Acetylation process

Step 1

It is the acetylated wood technology, that creates Accoya wood Over 80 years ago, the scientists around the world has studied the process.

The proven superior performance, delivered by the wood improvement method, has long been used as the “gold standard” against which other methods are measured.

Step 2

The chemical structure of any material will determine its physical properties. There is an abundance of chemical groups called “free hydroxyls” in wood, which absorb and release water according to changes in the climatic conditions to which the wood is exposed. This is the key reason why wood swells and shrinks.
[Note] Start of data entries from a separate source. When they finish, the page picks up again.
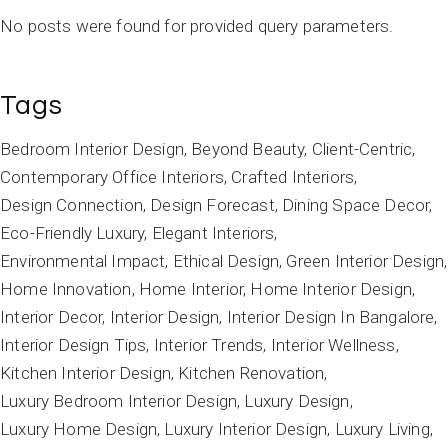
No posts were found for provided query parameters.
Tags
Bedroom Interior Design
Beyond Beauty
Client-Centric
Contemporary Office Interiors
Crafted Interiors
Design Connection
Design Forecast
Dining Space Decor
Eco-Friendly Luxury
Elegant Interiors
Environmental Impact
Ethical Design
Green Interior Design
Home Innovation
Home Interior
Home Interior Design
Interior Decor
Interior Design
Interior Design In Bangalore
Interior Design Tips
Interior Trends
Interior Wellness
Kitchen Interior Design
Kitchen Renovation
Luxury Bedroom Interior Design
Luxury Design
Luxury Home Design
Luxury Interior Design
Luxury Living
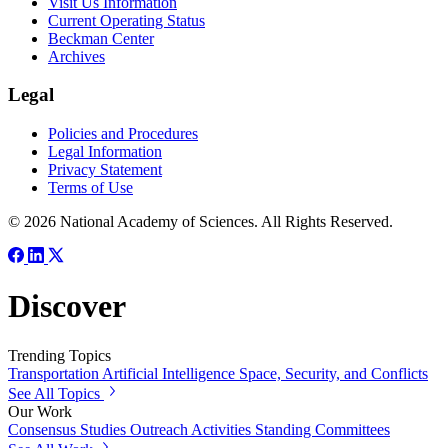
Visit Us Information
Current Operating Status
Beckman Center
Archives
Legal
Policies and Procedures
Legal Information
Privacy Statement
Terms of Use
© 2026 National Academy of Sciences. All Rights Reserved.
Discover
Trending Topics
Transportation
Artificial Intelligence
Space, Security, and Conflicts
See All Topics
Our Work
Consensus Studies
Outreach Activities
Standing Committees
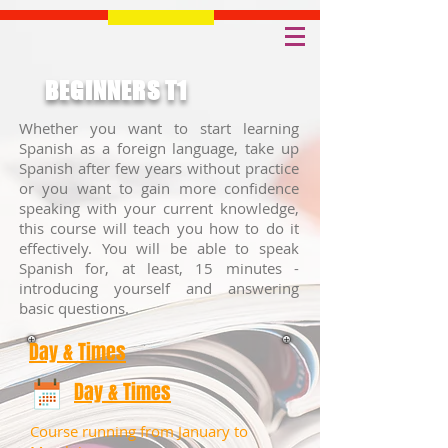
BEGINNERS T1
Whether you want to start learning
Spanish as a foreign language, take up
Spanish after few years without practice
or you want to gain more confidence
speaking with your current knowledge,
this course will teach you how to do it
effectively. You will be able to speak
Spanish for, at least, 15 minutes -
introducing yourself and answering
basic questions.
Day & Times
Day & Times
Course running from January to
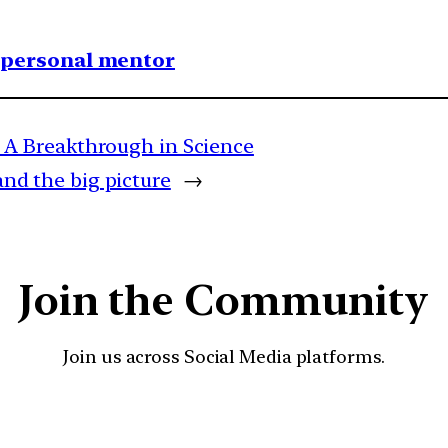
1 personal mentor
A Breakthrough in Science
and the big picture
→
Join the Community
Join us across Social Media platforms.
YouTube
Facebook
Instagra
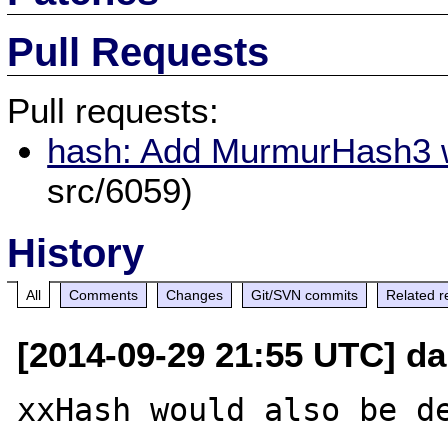
Pull Requests
Pull requests:
hash: Add MurmurHash3 w
src/6059)
History
All
Comments
Changes
Git/SVN commits
Related r
[2014-09-29 21:55 UTC] d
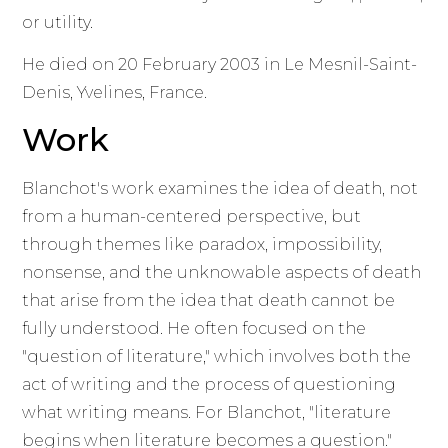
or utility.
He died on 20 February 2003 in Le Mesnil-Saint-
Denis, Yvelines, France.
Work
Blanchot's work examines the idea of death, not
from a human-centered perspective, but
through themes like paradox, impossibility,
nonsense, and the unknowable aspects of death
that arise from the idea that death cannot be
fully understood. He often focused on the
"question of literature," which involves both the
act of writing and the process of questioning
what writing means. For Blanchot, "literature
begins when literature becomes a question."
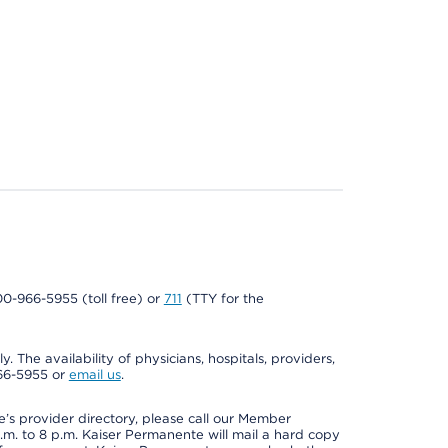
800-966-5955 (toll free) or
711
(TTY for the
. The availability of physicians, hospitals, providers,
966-5955 or
email us
.
s provider directory, please call our Member
m. to 8 p.m. Kaiser Permanente will mail a hard copy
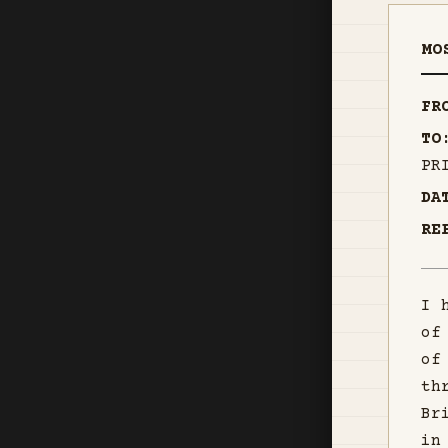
MO
FR
TO
PR
DA
RE
I 
of
of
th
Br
in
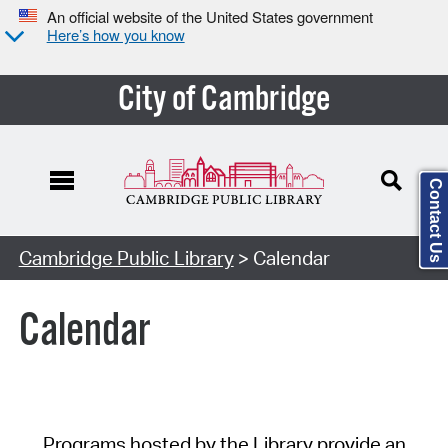
An official website of the United States government
Here’s how you know
City of Cambridge
Contact Us
Cambridge Public Library
> Calendar
Calendar
Programs hosted by the Library provide an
It is also believed that enzymes’ digestion of wood initiates at the free hydroxyl sites – which is one of the principal reasons why wood is prone to decay.

Step 3

Acetylation effectively transfers free hydroxyls within the wood into acetyl groups. This is done by reacting the wood with acetic anhydride, which comes from acetic acid (vinegar when in dilute form).

The transformation from the free hydroxyl group to an acetyl group, greatly reduces the water absorption ability of the wood, and render the wood more dimensionally stable and extremely durable.

Step 4

Acetyl groups naturally exist in all wood species. This means that the acetylation process adds nothing into the wood, but alter the wood’s chemical structure to create an end product that is dramatically superior to its source species.

Accoya® wood, the end product, has no toxins in itself, moreover it releases none toxins to the environment.

Step 5

Accoya® wood is modified right through the cross section . Whereas, by contrast, virtually all other treatments merely insert chemicals (such as oils, ammonia or metal compounds) into the wood, to improve durability to a degree, but without dimensional stability.